This definition is a bit more restrictive than that proposed by Lavoisier in the late 18[^th^]{.underline} century (See next chapter.), for it implies not only that elements cannot be broken down into simpler substances, but also that they combine with each other to form complex substances. (See note 18 below.) Tenney Davis notes that the definition of element is not a subject of dispute in The Sceptical Chymist, and argues that it was already widely accepted in Boyle's time [Davis 1931]. Indeed, even Aristotle gave a definition remarkably like Boyle's [Aristotle Caelo]: "An element, we take it, is a body into which other bodies may be analysed, present in them potentially or in actuality (which of these, is still disputable), and not itself divisible into bodies different in form."

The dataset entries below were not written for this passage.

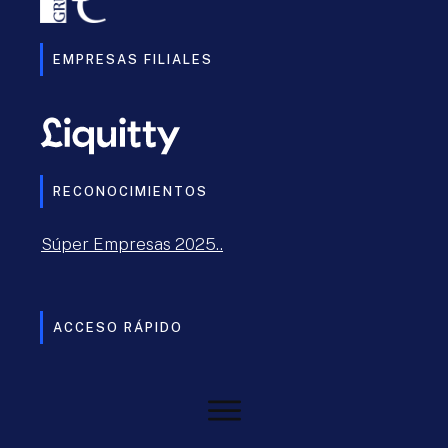
EMPRESAS FILIALES
RECONOCIMIENTOS
Súper Empresas 2025..
ACCESO RÁPIDO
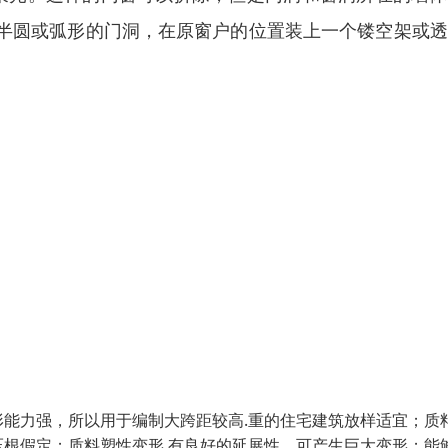
半圆或弧形的门洞，在原窗户的位置装上一个镂空架或透
能力强，所以用于编制大跨距较高.重的住宅建筑放样适宜；质
根假定；质料塑性变形.有良好的延展性，可产生巨大变形；能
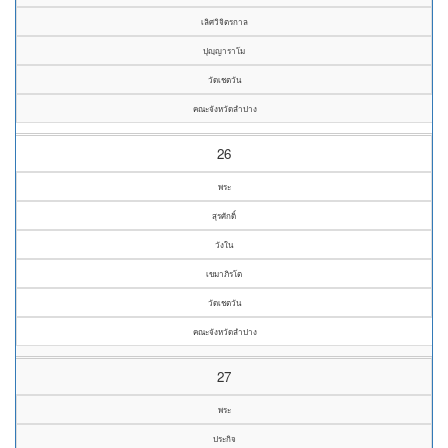
เลิศวิจิตรกาล
ปุญฺญาราโม
วัดเชตวัน
คณะจังหวัดลำปาง
26
พระ
สุรศักดิ์
วังใน
เขมาภิรโต
วัดเชตวัน
คณะจังหวัดลำปาง
27
พระ
ประกิจ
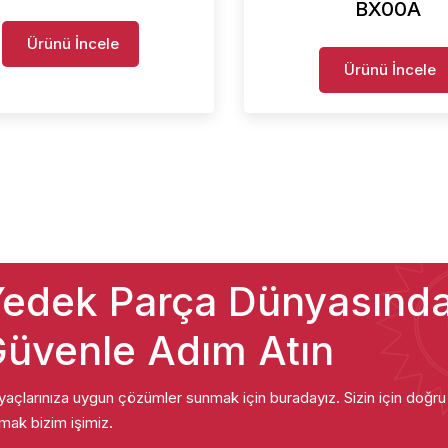
BX00A
Ürünü İncele
Ürünü İncele
edek Parça Dünyasınd
üvenle Adım Atın
iyaçlarınıza uygun çözümler sunmak için buradayız. Sizin için doğr
mak bizim işimiz.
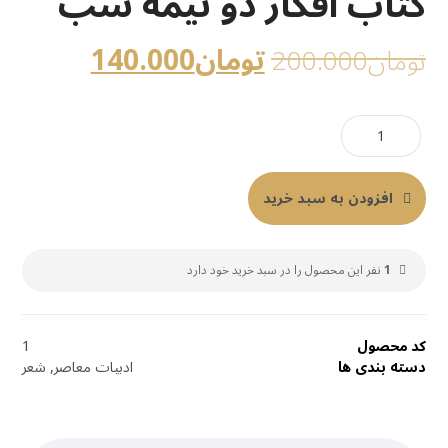
کتاب افکار دو نیمه‌ شب
تومان
140.000
تومان
200.000
افزودن به سبد خرید
1
نفر این محصول را در سبد خرید خود دارد
کد محصول
1
دسته بندی ها
ادبیات معاصر
,
شعر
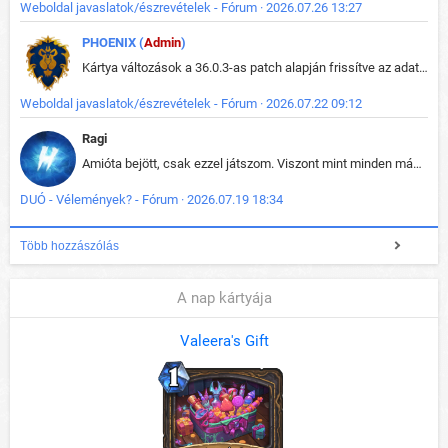
Weboldal javaslatok/észrevételek - Fórum · 2026.07.26 13:27
PHOENIX (
Admin
)
Kártya változások a 36.0.3-as patch alapján frissítve az adatbázisban (képek is cserélve).
Weboldal javaslatok/észrevételek - Fórum · 2026.07.22 09:12
Ragi
Amióta bejött, csak ezzel játszom. Viszont mint minden más - akár az alapjáték is, ez is baromira összetett lett. Néha már pár kör után is esélytelen az egész. Vagy irreállisan túltápol valaki, vagy lelép a partner, vagy csak hülye mint a segg. És amikor eljönne az én időm, na akkor jön el mindenki másé is. Engem jobban érdekelne, hogy ki milyen ratingen szokott játszani. Na ez lenne egy érdekes adat.
DUÓ - Vélemények? - Fórum · 2026.07.19 18:34
Több hozzászólás
A nap kártyája
Valeera's Gift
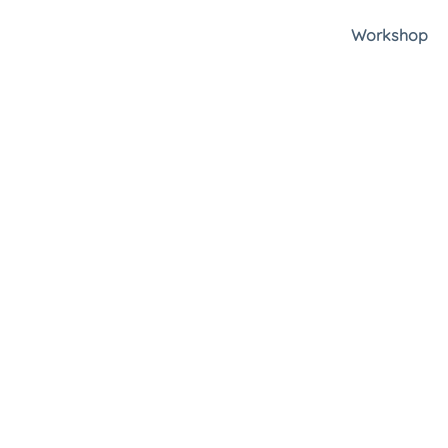
Workshop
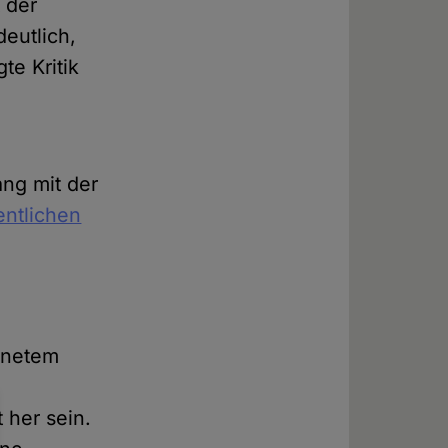
 der
eutlich,
te Kritik
ang mit der
entlichen
dnetem
 her sein.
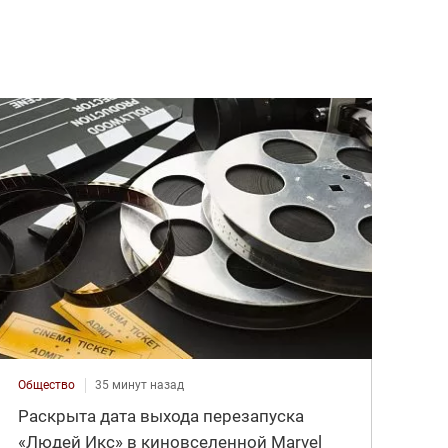
Общество
35 минут назад
Раскрыта дата выхода перезапуска
«Людей Икс» в киновселенной Marvel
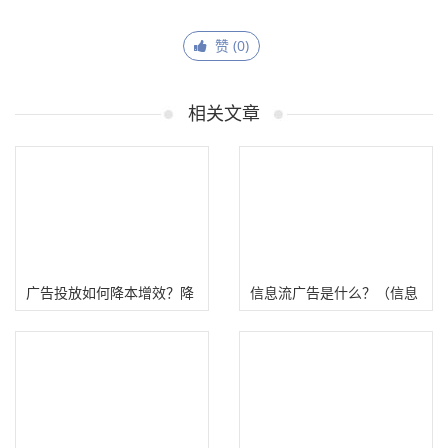
赞 (
0
)
相关文章
广告投放如何降本增效？降
信息流广告是什么？（信息
成本提收入！
流广告投放平台有哪些）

[[10]]{#foot10}Paracelsus (1493-1541; view portraits in Jack Lynch's site, University of Pennsylvania), also known as Theophrastus von Hohenheim, was a physician who rejected many of the tenets of classical medicine. Among his innovations was the application of chemical substances to treat medical conditions (such as mercury to treat syphillis). His alchemical writings, like many of the time, contain a mixture of mysticism and experiment.

[[11]]{#foot11}The debate will not be historical, about who said what about the elements and when. It will examine the version of the Peripatetic and alchemical systems of elements as commonly taught and understood in Boyle's time.

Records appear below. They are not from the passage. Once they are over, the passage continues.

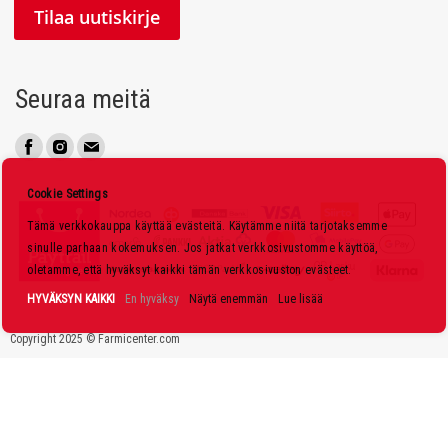
l
Tilaa uutiskirje
a
a
u
Seuraa meitä
u
t
i
s
Cookie Settings
k
Tämä verkkokauppa käyttää evästeitä. Käytämme niitä tarjotaksemme
i
sinulle parhaan kokemuksen. Jos jatkat verkkosivustomme käyttöä,
r
oletamme, että hyväksyt kaikki tämän verkkosivuston evästeet.
j
HYVÄKSYN KAIKKI
En hyväksy
Näytä enemmän
Lue lisää
e
Copyright 2025 © Farmicenter.com
e
m
m
e
:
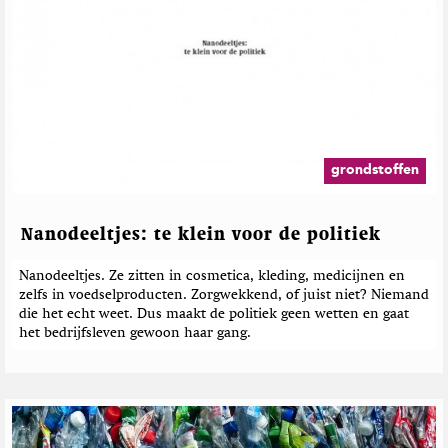
grondstoffen
Nanodeeltjes: te klein voor de politiek
Nanodeeltjes. Ze zitten in cosmetica, kleding, medicijnen en
zelfs in voedselproducten. Zorgwekkend, of juist niet? Niemand
die het echt weet. Dus maakt de politiek geen wetten en gaat
het bedrijfsleven gewoon haar gang.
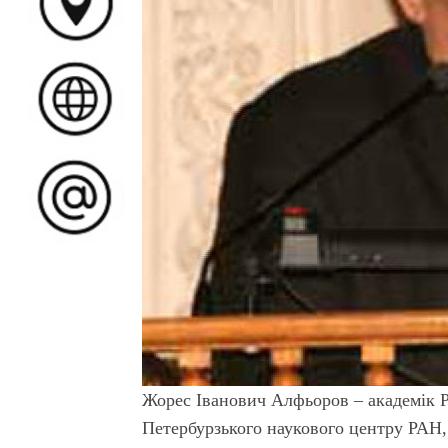
Жорес Іванович Алфьоров – академік Ро
Петербурзького наукового центру РАН,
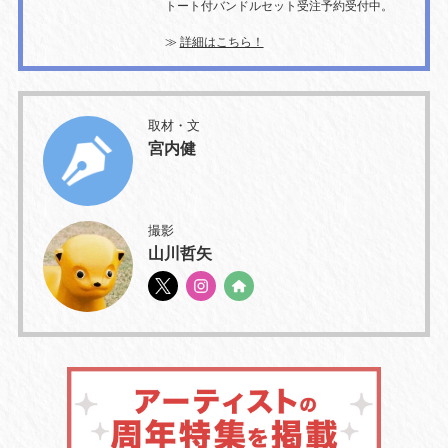
トート付バンドルセット受注予約受付中。
≫
詳細はこちら！
取材・文
宮内健
撮影
山川哲矢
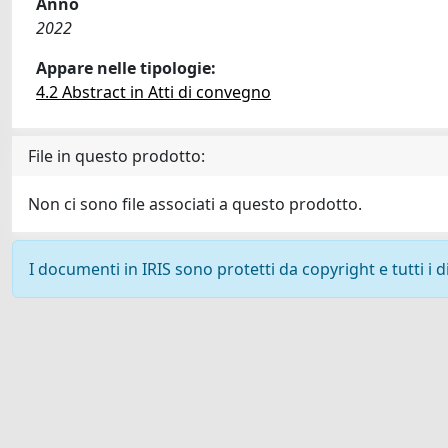
Anno
2022
Appare nelle tipologie:
4.2 Abstract in Atti di convegno
File in questo prodotto:
Non ci sono file associati a questo prodotto.
I documenti in IRIS sono protetti da copyright e tutti i di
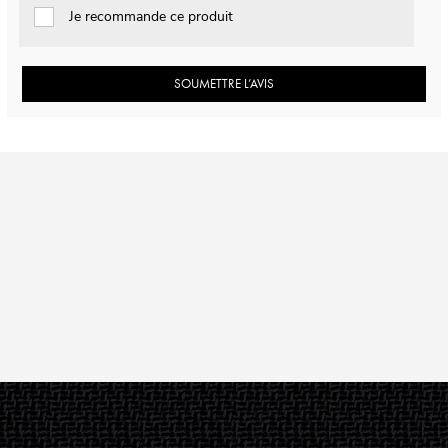
Je recommande ce produit
SOUMETTRE L’AVIS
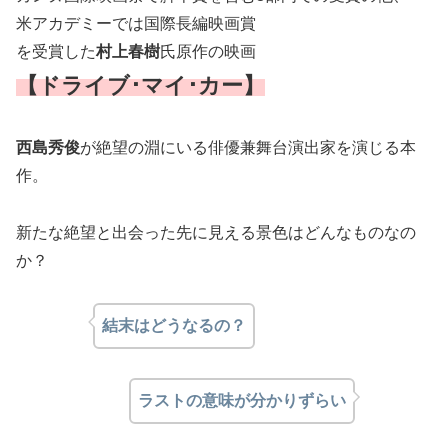
米アカデミーでは国際長編映画賞
を受賞した
村上春樹
氏原作の映画
【ドライブ･マイ･カー】
西島秀俊
が絶望の淵にいる俳優兼舞台演出家を演じる本
作。
新たな絶望と出会った先に見える景色はどんなものなの
か？
結末はどうなるの？
ラストの意味が分かりずらい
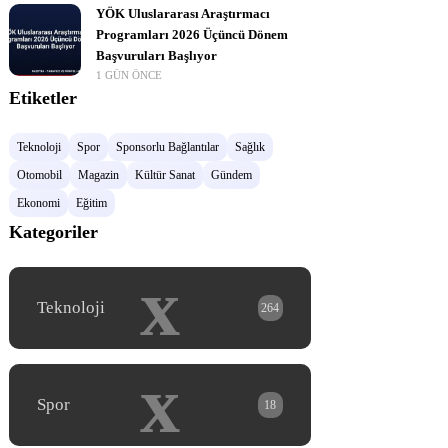
YÖK Uluslararası Araştırmacı
Programları 2026 Üçüncü Dönem
Başvuruları Başlıyor
1 GÜN ÖNCE
Etiketler
Teknoloji
Spor
Sponsorlu Bağlantılar
Sağlık
Otomobil
Magazin
Kültür Sanat
Gündem
Ekonomi
Eğitim
Kategoriler
x
Teknoloji
264
x
Spor
18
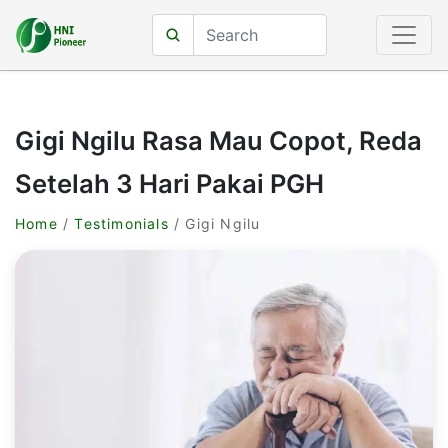
Gigi Ngilu Rasa Mau Copot, Reda
Setelah 3 Hari Pakai PGH
Home
/
Testimonials
/ Gigi Ngilu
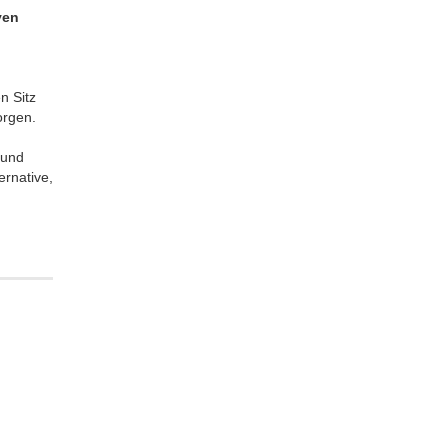
ven
n Sitz
orgen.
 und
ernative,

[[12]]{#foot12}By this point in the dialogue, Carneades has raised doubts about the Peripatetic and alchemical beliefs on the elements, criticizing the evidence on which those beliefs were grounded. He has been so successful in raising doubts that Eleutherius wonders whether there is good reason to believe elements exist at all.

[[13]]{#foot13}One of the meanings of paradox current in Boyle's time but rare since the 17[^th^]{.underline} century was "a statement or tenet contrary to received opinion or belief" [Oxford 1971]. A paradox, then, need not be or seem self-contradictory. The paradox to which Carneades refers is the doubt whether there are such things as elements. He will proceed to defend this skepticism, or at least to show it is plausible ("not absurd").

[[14]]{#foot14}van Helmont (1580-1644; view portrait at National Library of Medicine) was a transitional figure between alchemy and chemistry, combining belief in the philosopher's stone with careful observation and experimentation. He believed water was the primary element. In support of this belief, he observed that a tree planted in a measured amount of soil to which nothing but water had been added increased in weight well over 100 pounds while the soil lost only a few ounces.

[[15]]{#foot15}Alkahest is a term invented by Paracelsus to denote a universal solvent. The context suggests that Carneades refers to experiments of chemical analysis, in which a complex body is broken down into its simpler substances.

[[16]]{#foot16}Here hypostatical means "of or pertaining to the essential principles or elements of bodies; elemental" [Oxford 1971].

[[17]]{#foot17}The Peripatetic set of four elements and its rationalistic basis was already falling out of favor. Carneades will focus his doubts on the existence of elements on the most plausible proposed elements, namely those of the alchemists plus water and earth (the more plausible of the Peripatetic set). He dispenses with fire and air in just a couple of sentences.

[[18]]{#foot18}Note why Carneades does not consider air to be an element. He does not argue that air is itself a compound or mixed body, capable of being broken down into simpler material. Rather, he says air does not enter into combination with other substances to give rise to compound bodies; air is not a building block of compounds. Had 19[^th^]{.underline}-century scientists followed Boyle's definition of an element rather than Lavoisier's similar but not identical formulation, they would not have considered argon and its related noble gases to be elements. (See chapter 14.)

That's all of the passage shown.